Investigadores U.Porto

U.Porto Reitoria SIP
Maria João Ramos
Faculdade de Ciências da Universidade do Porto (FCUP) / Laboratório Associado para a Química Verde (LAQV/REQUIMTE)

Atividade de investigação em Bioquímica Computacional

As áreas da Bioquímica Computacional e da Química Teórica estão no cerne do seu trabalho científico. Como percorreu o percurso que levou a esta interseção de áreas? Houve algum momento decisivo ou figura(s) inspiradora(s) que porventura influenciaram esta escolha?
O meu percurso na interseção entre a Bioquímica Computacional e a Química Teórica foi moldado tanto pela curiosidade em explorar como as reações químicas ocorrem a nível atómico, como por momentos decisivos ao longo da minha formação. Durante parte da minha formação académica, i.e. licenciatura e doutoramento, tive a oportunidade de contactar com a matéria relacionada com estrutura atómica e molecular e, posteriormente, num post-doc, com a modelação molecular e a simulação computacional, o que me abriu um novo mundo de possibilidades para estudar sistemas biomoleculares de forma detalhada. Um momento decisivo foi a minha primeira experiência com métodos de química quântica aplicados a enzimas, durante o meu post-doc em Oxford, onde percebi o impacto que estas ferramentas podem ter na compreensão da catálise enzimática e do funcionamento molecular das proteínas. Foi ainda na Universidade de Oxford que me ofereceram o lugar de Diretora Associada do Computational Centre for Drug Discovery at Oxford, que integrei durante cerca de quinze anos, e que contribuiu decisivamente para a minha carreira científica e para o financiamento da minha investigação. Abandonei este cargo apenas quando me tornei Vice-Reitora da U.Porto para a Investigação, por impossibilidade de conseguir realizar ambos devidamente. Para além disso, vários familiares, colegas e amigos tiveram um papel fundamental no meu percurso científico. A forma como abordavam problemas, nomeadamente científicos, motivaram-me a aprofundar o meu conhecimento e a seguir um caminho que integra a química teórica e a bioquímica. Hoje, vejo essa interseção como essencial para abordar desafios científicos complexos, desde o design de novos fármacos até à compreensão dos mecanismos de biodegradação de plásticos.
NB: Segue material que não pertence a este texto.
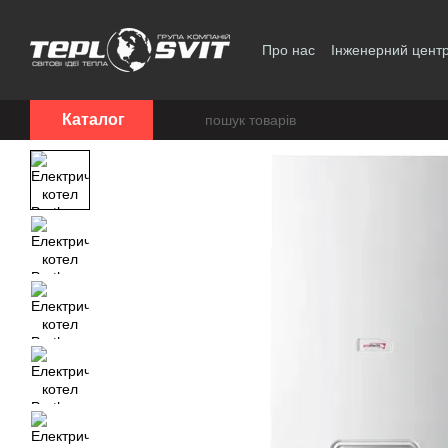
Перейти до основного контенту
Про нас
Інженерний цент
Політика конфіденційност
Каталог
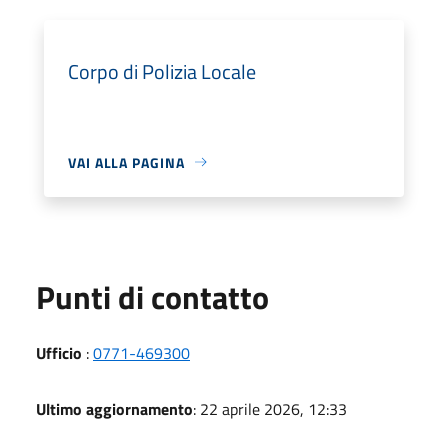
Corpo di Polizia Locale
VAI ALLA PAGINA
Punti di contatto
Ufficio
:
0771-469300
Ultimo aggiornamento
: 22 aprile 2026, 12:33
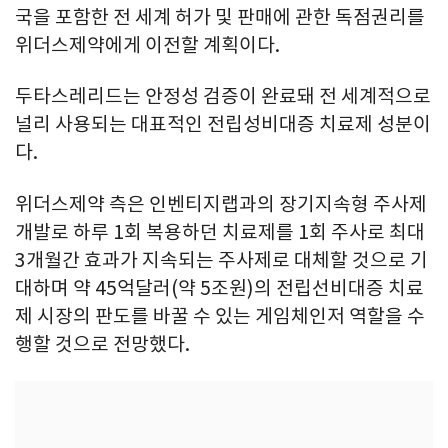
국을 포함한 전 세계 허가 및 판매에 관한 독점권리를
위더스제약에게 이전할 계획이다.
두타스레리드는 안정성 검증이 완료돼 전 세계적으로
널리 사용되는 대표적인 전립성비대증 치료제 성분이
다.
위더스제약 측은 인벤티지랩과의 장기지속형 주사제
개발로 하루 1회 복용하던 치료제를 1회 주사로 최대
3개월간 효과가 지속되는 주사제로 대체할 것으로 기
대하며 약 45억달러(약 5조원)의 전립선비대증 치료
제 시장의 판도를 바꿀 수 있는 게임체인저 역할을 수
행할 것으로 전망했다.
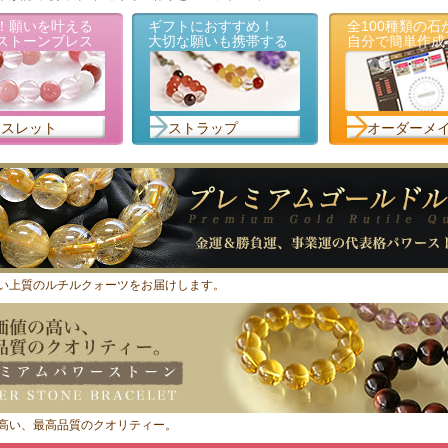
！願いを叶える
ギフトにおすすめ！
全100種類の石
ストーンブレス
大切な願いも携帯する
自分で簡単作成
レスレット
ストラップ
オーダーメ
い上質のルチルクォーツをお届けします。
高い、最高品質のクオリティー。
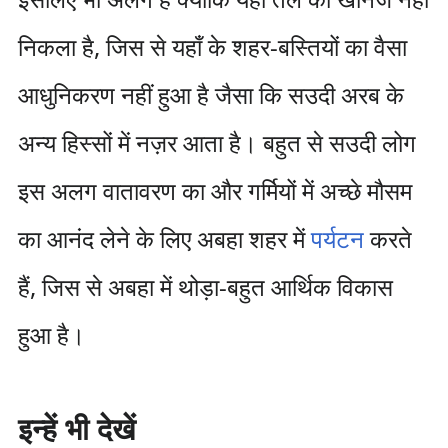
निकला है, जिस से यहाँ के शहर-बस्तियों का वैसा
आधुनिकरण नहीं हुआ है जैसा कि सउदी अरब के
अन्य हिस्सों में नज़र आता है। बहुत से सउदी लोग
इस अलग वातावरण का और गर्मियों में अच्छे मौसम
का आनंद लेने के लिए अबहा शहर में
पर्यटन
करते
हैं, जिस से अबहा में थोड़ा-बहुत आर्थिक विकास
हुआ है।
इन्हें भी देखें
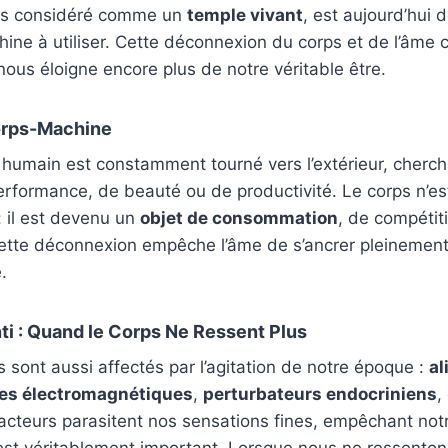
ois considéré comme un
temple vivant
, est aujourd’hui
ine à utiliser. Cette déconnexion du corps et de l’âme
nous éloigne encore plus de notre véritable être.
orps-Machine
re humain est constamment tourné vers l’extérieur, cherc
erformance, de beauté ou de productivité. Le corps n’es
: il est devenu un
objet de consommation
, de compétit
Cette déconnexion empêche l’âme de s’ancrer pleinemen
.
ti : Quand le Corps Ne Ressent Plus
 sont aussi affectés par l’agitation de notre époque :
al
es électromagnétiques
,
perturbateurs endocriniens
,
facteurs parasitent nos sensations fines, empêchant no
est véritablement important. Lorsque nous ne ressenton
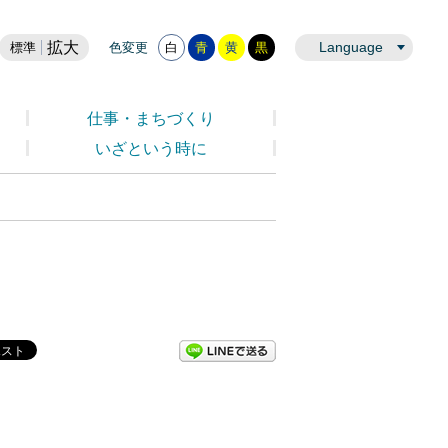
拡大
Language
標準
色変更
白
青
黄
黒
仕事・まちづくり
いざという時に
LINEで送る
Sobre a realidade contemporânea, nomeadamente as tendências de integração de inteligência artificial e a exploração de big data em diversos âmbitos de conhecimento, considera que vivemos um período único para desvendar possibilidades e avenidas inexploradas? Que potencial disruptivo identifica nestas ferramentas para a investigação científica na sua área de atuação?
Vivemos um período único e extremamente promissor para a investigação científica, impulsionado pela integração da inteligência artificial (IA) e pela exploração de big data. A capacidade de processar enormes volumes de dados e identificar padrões complexos está a transformar a forma como abordamos problemas científicos, incluindo os existentes na Bioquímica Computacional e na Química Teórica. Nomeadamente, na minha área de investigação, vejo um enorme potencial nestas ferramentas. A IA tem permitido acelerar significativamente a descoberta e otimização de moléculas com aplicações biomédicas e industriais. Por exemplo, modelos de machine learning podem gerar modelos estruturais de proteínas, como evidenciado pelo impacto do AlphaFold2, ou sugerir novos candidatos a inibidores enzimáticos. Além disso, a integração de big data com métodos computacionais avançados está a permitir usar abordagens híbridas que combinam simulação, análise de grandes bases de dados e modelos preditivos para obter um conhecimento mais rápido e, por vezes, mais robusto. É isto mesmo que o nosso grupo começou há pouco tempo a fazer, nomeadamente no que diz respeito à previsão do mecanismo catalítico da enzima α-amilase. Acredito que esta revolução digital não só está a expandir as fronteiras do conhecimento, mas também a democratizar o acesso à ciência, na medida em que, com ferramentas mais acessíveis, um maior número de investigadores poderá contribuir para descobertas inovadoras, acelerando o ritmo da investigação e abrindo caminho para resolver cada vez mais desafios científicos.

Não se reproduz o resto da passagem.